**** SUPPLIED MATERIAL ****

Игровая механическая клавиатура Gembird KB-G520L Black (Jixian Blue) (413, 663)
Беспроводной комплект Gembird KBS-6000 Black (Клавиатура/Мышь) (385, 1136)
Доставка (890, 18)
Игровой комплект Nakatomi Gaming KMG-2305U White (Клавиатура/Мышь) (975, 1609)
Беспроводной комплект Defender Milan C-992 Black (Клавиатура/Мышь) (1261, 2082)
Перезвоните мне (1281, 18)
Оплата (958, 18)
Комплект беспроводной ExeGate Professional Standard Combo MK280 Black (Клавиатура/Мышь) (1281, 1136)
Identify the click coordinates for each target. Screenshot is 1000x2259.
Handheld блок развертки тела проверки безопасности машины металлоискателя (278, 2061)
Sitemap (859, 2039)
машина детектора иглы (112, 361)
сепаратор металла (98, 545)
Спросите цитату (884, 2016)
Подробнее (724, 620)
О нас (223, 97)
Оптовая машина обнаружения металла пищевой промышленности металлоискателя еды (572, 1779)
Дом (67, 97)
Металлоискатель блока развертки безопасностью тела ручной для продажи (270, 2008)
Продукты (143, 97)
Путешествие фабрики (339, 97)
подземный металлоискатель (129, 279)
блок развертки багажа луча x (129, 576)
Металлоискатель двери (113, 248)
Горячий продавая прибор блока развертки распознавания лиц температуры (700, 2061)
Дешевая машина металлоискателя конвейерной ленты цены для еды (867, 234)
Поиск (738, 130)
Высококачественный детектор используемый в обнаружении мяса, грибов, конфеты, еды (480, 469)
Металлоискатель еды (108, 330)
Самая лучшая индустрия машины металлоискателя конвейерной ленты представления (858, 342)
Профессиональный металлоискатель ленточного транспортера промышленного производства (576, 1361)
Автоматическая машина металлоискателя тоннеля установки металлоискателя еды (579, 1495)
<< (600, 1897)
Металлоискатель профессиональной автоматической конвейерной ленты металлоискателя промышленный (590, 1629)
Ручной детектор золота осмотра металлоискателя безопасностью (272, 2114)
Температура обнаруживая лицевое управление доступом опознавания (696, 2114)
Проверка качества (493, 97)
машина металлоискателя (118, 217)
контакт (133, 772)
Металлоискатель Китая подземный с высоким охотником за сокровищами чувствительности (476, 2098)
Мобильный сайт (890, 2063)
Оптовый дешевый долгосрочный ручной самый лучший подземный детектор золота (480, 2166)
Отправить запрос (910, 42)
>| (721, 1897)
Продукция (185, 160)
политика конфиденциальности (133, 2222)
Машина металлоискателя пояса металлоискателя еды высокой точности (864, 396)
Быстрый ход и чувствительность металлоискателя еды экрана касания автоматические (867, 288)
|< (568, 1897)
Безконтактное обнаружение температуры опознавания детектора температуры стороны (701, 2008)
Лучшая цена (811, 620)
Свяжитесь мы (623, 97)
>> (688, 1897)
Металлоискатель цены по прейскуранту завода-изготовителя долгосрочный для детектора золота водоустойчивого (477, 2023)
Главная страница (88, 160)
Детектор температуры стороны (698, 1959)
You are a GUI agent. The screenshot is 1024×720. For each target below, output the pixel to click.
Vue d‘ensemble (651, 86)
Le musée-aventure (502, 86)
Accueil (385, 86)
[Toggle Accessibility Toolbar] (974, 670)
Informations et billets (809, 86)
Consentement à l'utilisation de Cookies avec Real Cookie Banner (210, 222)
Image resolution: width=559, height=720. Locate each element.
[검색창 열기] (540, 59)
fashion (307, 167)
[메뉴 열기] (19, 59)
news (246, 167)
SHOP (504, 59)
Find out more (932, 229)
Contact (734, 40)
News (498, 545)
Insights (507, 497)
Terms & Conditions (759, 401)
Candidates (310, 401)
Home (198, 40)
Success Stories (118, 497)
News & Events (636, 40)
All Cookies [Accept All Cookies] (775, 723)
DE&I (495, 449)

****

| REQUIRED WORK |
When you reach the line with "Путешествие фабрики (339, 97)" in the records above, start writing out lines exactly, and stop once the line with "Accueil (385, 86)" has been written; include nothing else.

| RESULT BELOW |
Путешествие фабрики (339, 97)
подземный металлоискатель (129, 279)
блок развертки багажа луча x (129, 576)
Металлоискатель двери (113, 248)
Горячий продавая прибор блока развертки распознавания лиц температуры (700, 2061)
Дешевая машина металлоискателя конвейерной ленты цены для еды (867, 234)
Поиск (738, 130)
Высококачественный детектор используемый в обнаружении мяса, грибов, конфеты, еды (480, 469)
Металлоискатель еды (108, 330)
Самая лучшая индустрия машины металлоискателя конвейерной ленты представления (858, 342)
Профессиональный металлоискатель ленточного транспортера промышленного производства (576, 1361)
Автоматическая машина металлоискателя тоннеля установки металлоискателя еды (579, 1495)
<< (600, 1897)
Металлоискатель профессиональной автоматической конвейерной ленты металлоискателя промышленный (590, 1629)
Ручной детектор золота осмотра металлоискателя безопасностью (272, 2114)
Температура обнаруживая лицевое управление доступом опознавания (696, 2114)
Проверка качества (493, 97)
машина металлоискателя (118, 217)
контакт (133, 772)
Металлоискатель Китая подземный с высоким охотником за сокровищами чувствительности (476, 2098)
Мобильный сайт (890, 2063)
Оптовый дешевый долгосрочный ручной самый лучший подземный детектор золота (480, 2166)
Отправить запрос (910, 42)
>| (721, 1897)
Продукция (185, 160)
политика конфиденциальности (133, 2222)
Машина металлоискателя пояса металлоискателя еды высокой точности (864, 396)
Быстрый ход и чувствительность металлоискателя еды экрана касания автоматические (867, 288)
|< (568, 1897)
Безконтактное обнаружение температуры опознавания детектора температуры стороны (701, 2008)
Лучшая цена (811, 620)
Свяжитесь мы (623, 97)
>> (688, 1897)
Металлоискатель цены по прейскуранту завода-изготовителя долгосрочный для детектора золота водоустойчивого (477, 2023)
Главная страница (88, 160)
Детектор температуры стороны (698, 1959)
You are a GUI agent. The screenshot is 1024×720. For each target below, output the pixel to click.
Vue d‘ensemble (651, 86)
Le musée-aventure (502, 86)
Accueil (385, 86)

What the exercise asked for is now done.